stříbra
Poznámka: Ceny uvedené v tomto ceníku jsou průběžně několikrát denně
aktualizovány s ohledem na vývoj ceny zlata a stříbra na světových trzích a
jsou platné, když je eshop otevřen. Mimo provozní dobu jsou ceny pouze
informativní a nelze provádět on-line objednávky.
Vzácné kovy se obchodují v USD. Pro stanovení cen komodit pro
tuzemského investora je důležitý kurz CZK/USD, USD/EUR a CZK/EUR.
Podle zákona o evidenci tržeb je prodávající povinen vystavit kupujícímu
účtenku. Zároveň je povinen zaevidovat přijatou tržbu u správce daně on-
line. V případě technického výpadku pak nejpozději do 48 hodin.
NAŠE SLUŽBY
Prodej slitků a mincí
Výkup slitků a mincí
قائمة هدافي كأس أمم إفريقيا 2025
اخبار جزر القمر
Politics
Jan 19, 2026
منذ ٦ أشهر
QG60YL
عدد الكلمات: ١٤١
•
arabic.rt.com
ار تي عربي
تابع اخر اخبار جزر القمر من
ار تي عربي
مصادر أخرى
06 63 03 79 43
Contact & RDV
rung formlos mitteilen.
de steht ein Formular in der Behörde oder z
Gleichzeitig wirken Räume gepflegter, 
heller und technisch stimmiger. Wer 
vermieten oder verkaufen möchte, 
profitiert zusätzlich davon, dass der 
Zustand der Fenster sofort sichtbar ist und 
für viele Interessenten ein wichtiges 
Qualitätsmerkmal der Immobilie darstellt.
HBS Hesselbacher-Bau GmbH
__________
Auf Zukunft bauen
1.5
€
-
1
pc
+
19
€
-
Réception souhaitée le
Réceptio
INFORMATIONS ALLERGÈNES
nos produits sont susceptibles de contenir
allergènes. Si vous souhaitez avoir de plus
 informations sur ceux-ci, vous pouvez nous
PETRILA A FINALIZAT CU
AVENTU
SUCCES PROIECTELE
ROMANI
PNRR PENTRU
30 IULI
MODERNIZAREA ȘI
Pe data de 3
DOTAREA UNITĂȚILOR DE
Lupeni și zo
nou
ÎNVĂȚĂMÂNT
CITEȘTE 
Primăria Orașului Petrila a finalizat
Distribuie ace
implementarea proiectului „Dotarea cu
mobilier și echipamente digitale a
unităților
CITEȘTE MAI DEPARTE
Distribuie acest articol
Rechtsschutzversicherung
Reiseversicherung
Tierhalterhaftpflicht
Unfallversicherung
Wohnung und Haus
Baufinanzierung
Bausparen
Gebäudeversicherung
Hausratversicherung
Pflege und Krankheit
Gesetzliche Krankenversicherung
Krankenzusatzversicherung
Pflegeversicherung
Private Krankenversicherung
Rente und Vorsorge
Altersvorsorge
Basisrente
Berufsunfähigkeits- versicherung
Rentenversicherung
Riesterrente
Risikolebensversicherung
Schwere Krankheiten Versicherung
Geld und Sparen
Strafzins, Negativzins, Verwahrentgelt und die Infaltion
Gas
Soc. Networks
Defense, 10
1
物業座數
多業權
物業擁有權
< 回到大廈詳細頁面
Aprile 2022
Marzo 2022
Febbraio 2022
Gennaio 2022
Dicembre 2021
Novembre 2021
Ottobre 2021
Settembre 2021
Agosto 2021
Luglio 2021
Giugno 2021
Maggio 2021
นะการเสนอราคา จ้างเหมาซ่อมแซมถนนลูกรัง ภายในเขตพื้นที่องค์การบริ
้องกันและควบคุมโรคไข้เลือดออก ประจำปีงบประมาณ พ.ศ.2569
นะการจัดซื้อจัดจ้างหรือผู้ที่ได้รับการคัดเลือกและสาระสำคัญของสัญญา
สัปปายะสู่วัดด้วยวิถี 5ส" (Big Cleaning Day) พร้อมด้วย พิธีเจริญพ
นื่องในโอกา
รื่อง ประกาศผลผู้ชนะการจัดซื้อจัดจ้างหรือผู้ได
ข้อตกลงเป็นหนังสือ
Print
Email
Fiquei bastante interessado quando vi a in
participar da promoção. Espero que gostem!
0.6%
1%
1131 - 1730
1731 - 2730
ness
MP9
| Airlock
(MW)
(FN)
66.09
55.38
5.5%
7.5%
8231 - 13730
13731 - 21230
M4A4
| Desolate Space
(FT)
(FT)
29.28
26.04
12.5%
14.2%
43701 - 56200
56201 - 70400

### [TASK TO COMPLETE]
Return the entries above exactly, each one complete.

### [EXERCISE RESPONSE]
stříbra
Poznámka: Ceny uvedené v tomto ceníku jsou průběžně několikrát denně
aktualizovány s ohledem na vývoj ceny zlata a stříbra na světových trzích a
jsou platné, když je eshop otevřen. Mimo provozní dobu jsou ceny pouze
informativní a nelze provádět on-line objednávky.
Vzácné kovy se obchodují v USD. Pro stanovení cen komodit pro
tuzemského investora je důležitý kurz CZK/USD, USD/EUR a CZK/EUR.
Podle zákona o evidenci tržeb je prodávající povinen vystavit kupujícímu
účtenku. Zároveň je povinen zaevidovat přijatou tržbu u správce daně on-
line. V případě technického výpadku pak nejpozději do 48 hodin.
NAŠE SLUŽBY
Prodej slitků a mincí
Výkup slitků a mincí
قائمة هدافي كأس أمم إفريقيا 2025
اخبار جزر القمر
Politics
Jan 19, 2026
منذ ٦ أشهر
QG60YL
عدد الكلمات: ١٤١
•
arabic.rt.com
ار تي عربي
تابع اخر اخبار جزر القمر من
ار تي عربي
مصادر أخرى
06 63 03 79 43
Contact & RDV
rung formlos mitteilen.
de steht ein Formular in der Behörde oder z
Gleichzeitig wirken Räume gepflegter, 
heller und technisch stimmiger. Wer 
vermieten oder verkaufen möchte, 
profitiert zusätzlich davon, dass der 
Zustand der Fenster sofort sichtbar ist und 
für viele Interessenten ein wichtiges 
Qualitätsmerkmal der Immobilie darstellt.
HBS Hesselbacher-Bau GmbH
__________
Auf Zukunft bauen
1.5
€
-
1
pc
+
19
€
-
Réception souhaitée le
Réceptio
INFORMATIONS ALLERGÈNES
nos produits sont susceptibles de contenir
allergènes. Si vous souhaitez avoir de plus
 informations sur ceux-ci, vous pouvez nous
PETRILA A FINALIZAT CU
AVENTU
SUCCES PROIECTELE
ROMANI
PNRR PENTRU
30 IULI
MODERNIZAREA ȘI
Pe data de 3
DOTAREA UNITĂȚILOR DE
Lupeni și zo
nou
ÎNVĂȚĂMÂNT
CITEȘTE 
Primăria Orașului Petrila a finalizat
Distribuie ace
implementarea proiectului „Dotarea cu
mobilier și echipamente digitale a
unităților
CITEȘTE MAI DEPARTE
Distribuie acest articol
Rechtsschutzversicherung
Reiseversicherung
Tierhalterhaftpflicht
Unfallversicherung
Wohnung und Haus
Baufinanzierung
Bausparen
Gebäudeversicherung
Hausratversicherung
Pflege und Krankheit
Gesetzliche Krankenversicherung
Krankenzusatzversicherung
Pflegeversicherung
Private Krankenversicherung
Rente und Vorsorge
Altersvorsorge
Basisrente
Berufsunfähigkeits- versicherung
Rentenversicherung
Riesterrente
Risikolebensversicherung
Schwere Krankheiten Versicherung
Geld und Sparen
Strafzins, Negativzins, Verwahrentgelt und die Infaltion
Gas
Soc. Networks
Defense, 10
1
物業座數
多業權
物業擁有權
< 回到大廈詳細頁面
Aprile 2022
Marzo 2022
Febbraio 2022
Gennaio 2022
Dicembre 2021
Novembre 2021
Ottobre 2021
Settembre 2021
Agosto 2021
Luglio 2021
Giugno 2021
Maggio 2021
นะการเสนอราคา จ้างเหมาซ่อมแซมถนนลูกรัง ภายในเขตพื้นที่องค์การบริ
้องกันและควบคุมโรคไข้เลือดออก ประจำปีงบประมาณ พ.ศ.2569
นะการจัดซื้อจัดจ้างหรือผู้ที่ได้รับการคัดเลือกและสาระสำคัญของสัญญา
สัปปายะสู่วัดด้วยวิถี 5ส" (Big Cleaning Day) พร้อมด้วย พิธีเจริญพ
นื่องในโอกา
รื่อง ประกาศผลผู้ชนะการจัดซื้อจัดจ้างหรือผู้ได
ข้อตกลงเป็นหนังสือ
Print
Email
Fiquei bastante interessado quando vi a in
participar da promoção. Espero que gostem!
0.6%
1%
1131 - 1730
1731 - 2730
ness
MP9
| Airlock
(MW)
(FN)
66.09
55.38
5.5%
7.5%
8231 - 13730
13731 - 21230
M4A4
| Desolate Space
(FT)
(FT)
29.28
26.04
12.5%
14.2%
43701 - 56200
56201 - 70400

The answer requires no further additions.